When the nationwide epidemic of heroin and prescription painkillers first gripped Michiana five years ago, it caught the area ill-prepared, lacking medical services to help people recover from addictions and prevent deadly overdoses.

Since then, a few more clinics have opened, specializing in addiction treatment. Law enforcement and behavioral health workers are coordinating to get people the medicine that can help wean them off heroin and other powerful opioids. And expansions of health care coverage have helped to offset some of the costs.
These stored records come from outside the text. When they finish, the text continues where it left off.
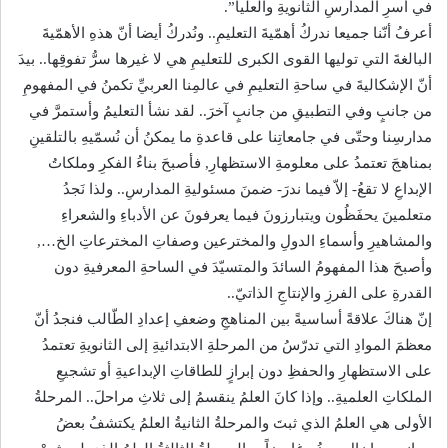
في أسرِ المدارسِ الثانويةِ والعليا”.
أعرفُ أنّنا جميعا ندركُ أهمّيةَ التعليمِ.. ونُدركُ أيضا أنّ هذهِ الأهمّيةَ
البالغةَ التي توليها القوى الكبرى للتعليمِ هي لا غيرها سرُّ تفوقِها.. بيدَ
أنّ الإشكاليةَ في ساحةِ التعليمِ في عالمِنا العربيِّ تكمنُ في المفهومِ
من جانبٍ وفي التطبيقِ من جانبٍ آخرَ.. لقد نشأ التعليمُ وأستمرَّ في
مدارسِنا وحتّى في جامعاتِنا على قاعدةِ ما يمكنُ أن نُسمّيهِ بالتلقينِ
بمناهجَ تعتمدُ على معلومةِ الاستظهارِ, فأصبحَ بناءُ الفكرِ وملكاتُ
الإبداعِ لا تقعُ- إلاّ فيما ندرَ- ضمنَ مسئوليةِ المدارسِ.. ولذا نَجدُ
متعلمينَ يحفَظُون ويتبارزونَ فيما يعرفونَ عن الأدباءِ والشعراءِ
والمشاهيرِ وأسماءِ الدولِ والمخترعين وصفاتِ المخترعاتِ الخ…,
وأصبحَ هذا المفهومُ السائدَ والمتسيّدَ في الساحةِ المعرفيةِ دون
القدرةِ على الفرزِ والإنتاجِ الذاتيّ..
إنّ هناكَ علاقةً أساسيةً بين المناهجِ وضعفِ إعدادِ الطّالب فنجدُ أنّ
معظمَ الموادِ التي تدرّسُ من المرحلةِ الابتدائيةِ إلى الثانويةِ تعتمدُ
على الاستظهارِ والحفظِ دون إبرازٍ للطاقاتِ الإبداعيةِ أو تشجيعِ
الملكاتِ العلميةِ.. وإذا كانَ العلمُ ينقسمُ إلى ثلاثِ مراحلَ.. المرحلةُ
الأولى هي العلمُ الذي ثبتَ والمرحلةُ الثانيةُ العلمُ يكتشفُ بعضُ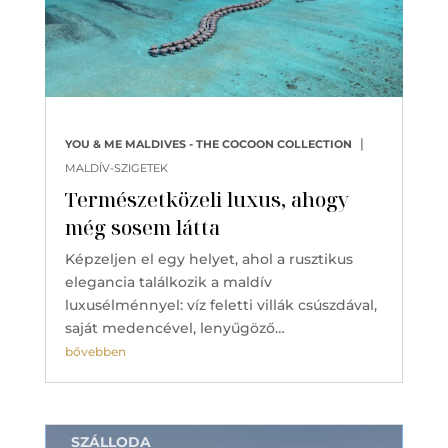
|
YOU & ME MALDIVES - THE COCOON COLLECTION
MALDÍV-SZIGETEK
Természetközeli luxus, ahogy
még sosem látta
Képzeljen el egy helyet, ahol a rusztikus
elegancia találkozik a maldív
luxusélménnyel: víz feletti villák csúszdával,
saját medencével, lenyűgöző…
bővebben
SZÁLLODA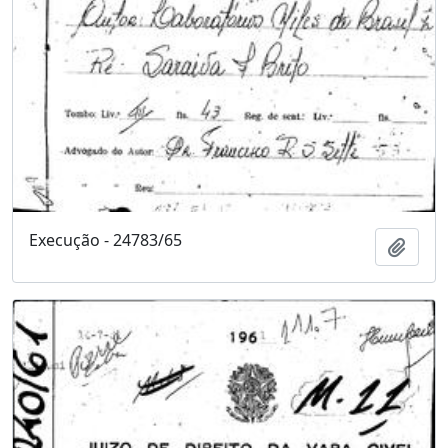
Execução - 24783/65
Adici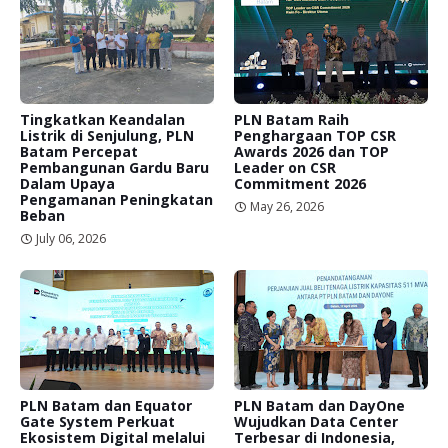
Tingkatkan Keandalan
PLN Batam Raih
Listrik di Senjulung, PLN
Penghargaan TOP CSR
Batam Percepat
Awards 2026 dan TOP
Pembangunan Gardu Baru
Leader on CSR
Dalam Upaya
Commitment 2026
Pengamanan Peningkatan
May 26, 2026
Beban
July 06, 2026
PLN Batam dan Equator
PLN Batam dan DayOne
Gate System Perkuat
Wujudkan Data Center
Ekosistem Digital melalui
Terbesar di Indonesia,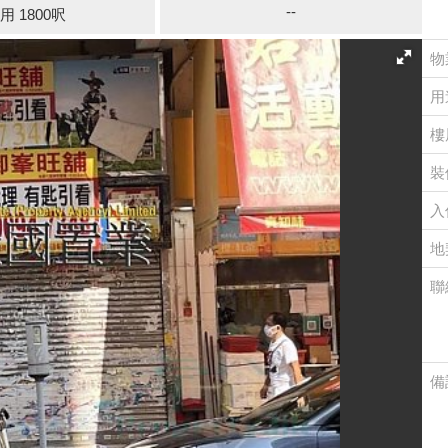
--
用 1800呎
物
用
樓
裝
入
地
聯
備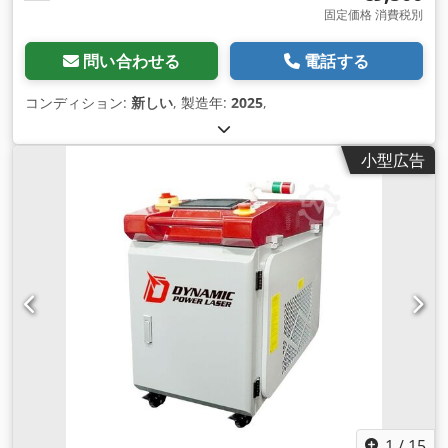
固定価格 消費税別
問い合わせる
電話する
コンディション:
新しい
, 製造年:
2025
,
小型広告
1
/
15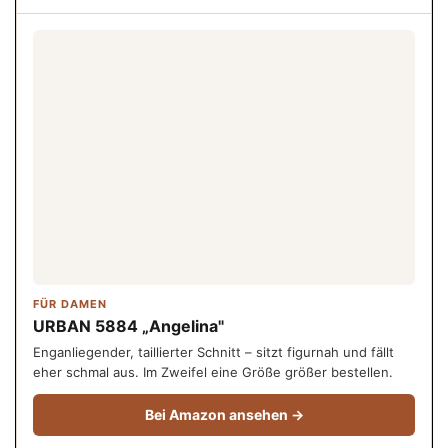
FÜR DAMEN
URBAN 5884 „Angelina"
Enganliegender, taillierter Schnitt – sitzt figurnah und fällt
eher schmal aus. Im Zweifel eine Größe größer bestellen.
Bei Amazon ansehen →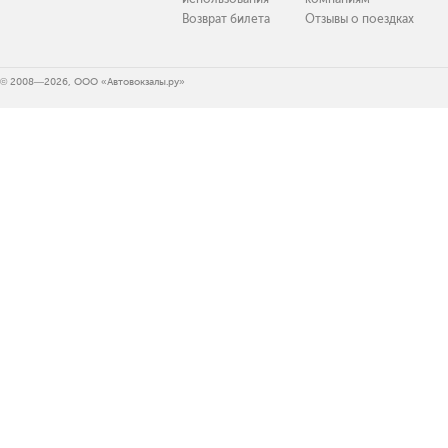
Возврат билета
Отзывы о поездках
© 2008—2026, ООО «Автовокзалы.ру»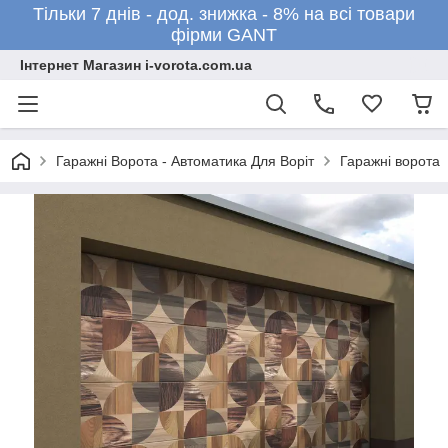
Тільки 7 днів - дод. знижка - 8% на всі товари
фірми GANT
Інтернет Магазин i-vorota.com.ua
Гаражні Ворота - Автоматика Для Воріт
Гаражні ворота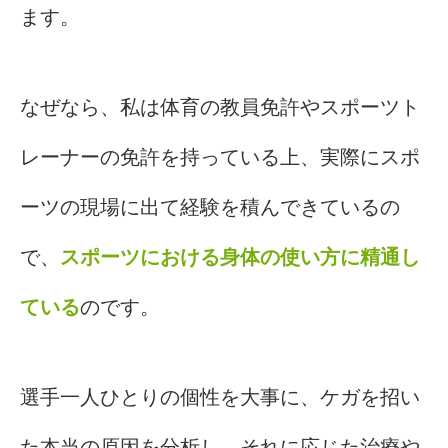
ます。
なぜなら、私は体育の教員免許やスポーツト
レーナーの免許を持っている上、実際にスポ
ーツの現場に出て経験を積んできているの
で、
スポーツにおける身体の使い方に精通し
ている
のです。
選手一人ひとりの個性を大事に、ケガを招い
た本当の原因を分析し、それに応じた治療や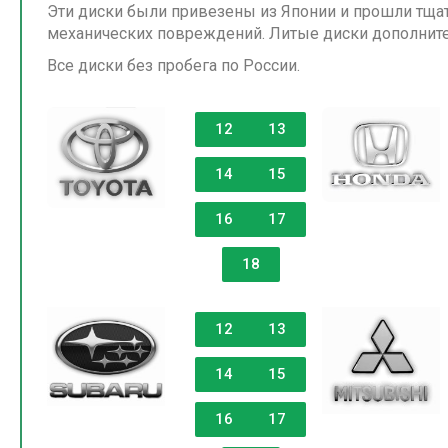
Эти диски были привезены из Японии и прошли тща
механических повреждений. Литые диски дополните
Все диски без пробега по России.
12
13
14
15
16
17
18
12
13
14
15
16
17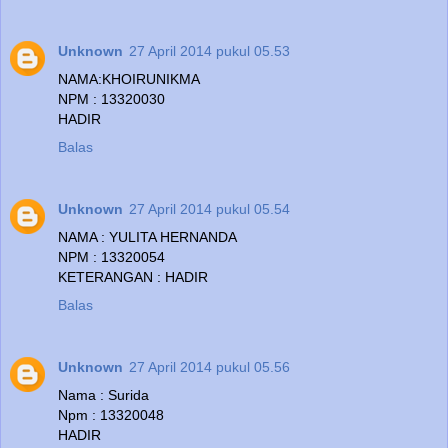
Unknown
27 April 2014 pukul 05.53
NAMA:KHOIRUNIKMA
NPM : 13320030
HADIR
Balas
Unknown
27 April 2014 pukul 05.54
NAMA : YULITA HERNANDA
NPM : 13320054
KETERANGAN : HADIR
Balas
Unknown
27 April 2014 pukul 05.56
Nama : Surida
Npm : 13320048
HADIR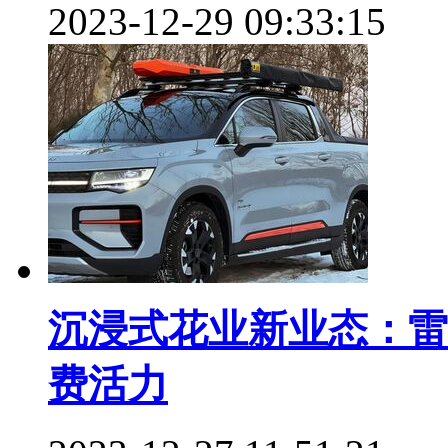
2023-12-29 09:33:15
沉浸式花业新业态：雷
费活力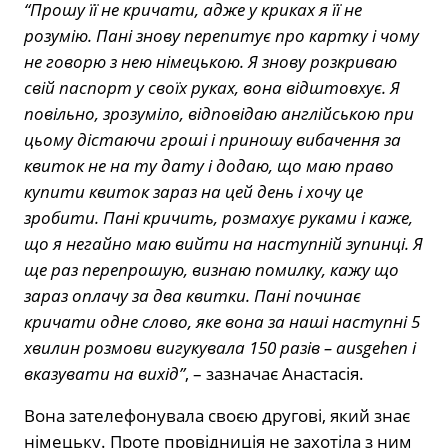
“Прошу її не кричати, адже у криках я її не
розумію. Пані знову перепитує про картку і чому
не говорю з нею німецькою. Я знову розкриваю
свій паспорт у своїх руках, вона відштовхує. Я
повільно, зрозуміло, відповідаю англійською при
цьому дістаючи гроші і приношу вибачення за
квиток не на ту дату і додаю, що маю право
купити квиток зараз на цей день і хочу це
зробити. Пані кричить, розмахує руками і каже,
що я негайно маю вийти на наступній зупинці. Я
ще раз перепрошую, визнаю помилку, кажу що
зараз оплачу за два квитки. Пані починає
кричати одне слово, яке вона за наші наступні 5
хвилин розмови вигукувала 150 разів – ausgehen і
вказувати на вихід”
, – зазначає Анастасія.
Вона зателефонувала своєю другові, який знає
німецьку. Проте провідниція не захотіла з ним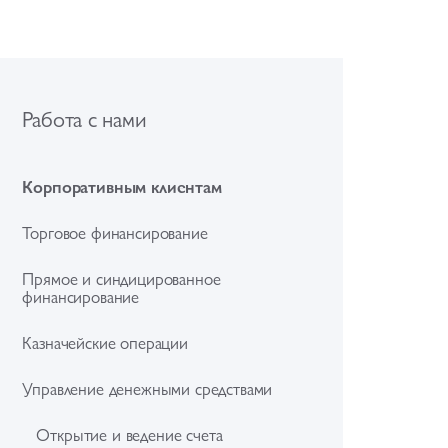
Работа с нами
Корпоративным клиентам
Торговое финансирование
Прямое и синдицированное
финансирование
Казначейские операции
Управление денежными средствами
Открытие и ведение счета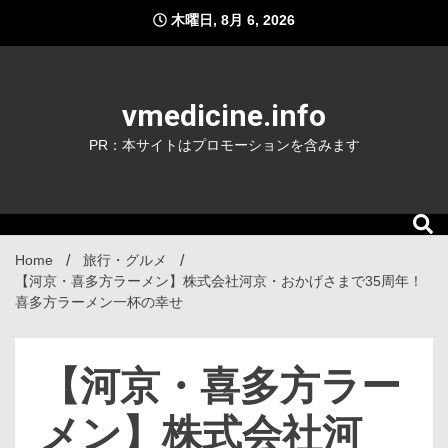
Skip
木曜日, 8月 6, 2026
to
content
vmedicine.info
PR：本サイトはプロモーションを含みます
Home
旅行・グルメ
【河京・喜多方ラーメン】株式会社河京・おかげさまで35周年！
喜多方ラーメン一杯の幸せ
【河京・喜多方ラー
メン】株式会社河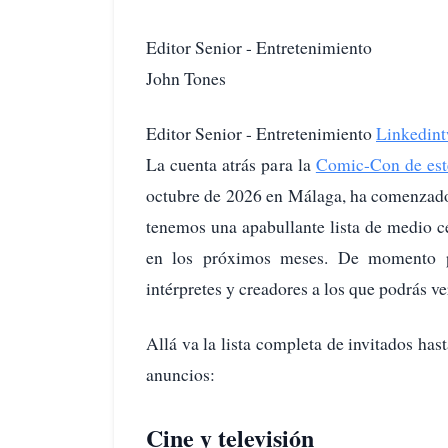
Editor Senior - Entretenimiento
John Tones
Editor Senior - Entretenimiento
Linkedin
t
La cuenta atrás para la
Comic-Con de est
octubre de 2026 en Málaga, ha comenzado
tenemos una apabullante lista de medio c
en los próximos meses. De momento p
intérpretes y creadores a los que podrás v
Allá va la lista completa de invitados h
anuncios:
Cine y televisión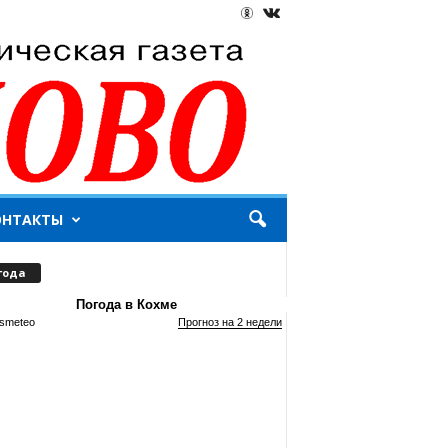
ОНТАКТЫ
года
Погода в Кохме
smeteo
Прогноз на 2 недели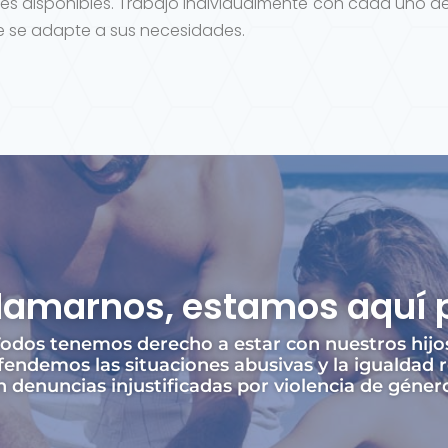
es disponibles. Trabajo individualmente con cada uno de
ue se adapte a sus necesidades.
llamarnos, estamos aquí 
odos tenemos derecho a estar con nuestros hijo
endemos las situaciones abusivas y la igualdad r
 denuncias injustificadas por violencia de géner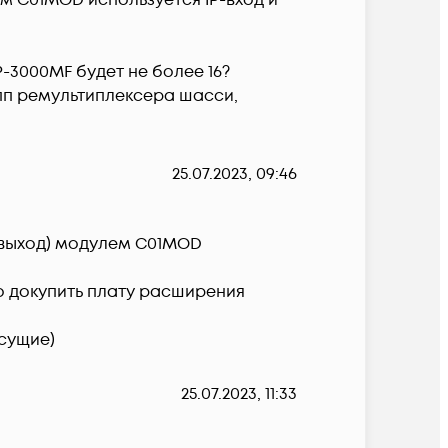
м C01MOD используется IP-вход и 
3000MF будет не более 16?

пп ремультиплексера шасси,

25.07.2023, 09:46
 выход) модулем C01MOD 
о докупить плату расширения 
есущие)
25.07.2023, 11:33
“I don’t want to paint a rainbows-and-unicorns picture, but we’re in a much better place,” said John Horsley, director of addiction services for Oaklawn, St. Joseph County’s main mental health center. “From two or three years ago, we’re light years from where we were then.”

But the scourge of opioids, which contributed to 46 deaths in St. Joseph County last year, is far from slowing down, experts warned, and it’s unclear if or when the advances in treatment options will result in a measurable decline in overdoses and deaths.

And the area still lacks enough facilities and medical service providers — from doctors prescribing medication to sober housing to inpatient detoxification centers — to keep up with the rising demand.

“I don’t want to let people think we can just relax, because it’s not over,” Horsley said. “We’ve got to be vigilant.”

It’s impossible to track the number of people with addictions because not everyone addicted to heroin or painkillers seeks treatment, suffers an overdose or gets arrested. By any available measure, though, the opioid epidemic is still on the rise.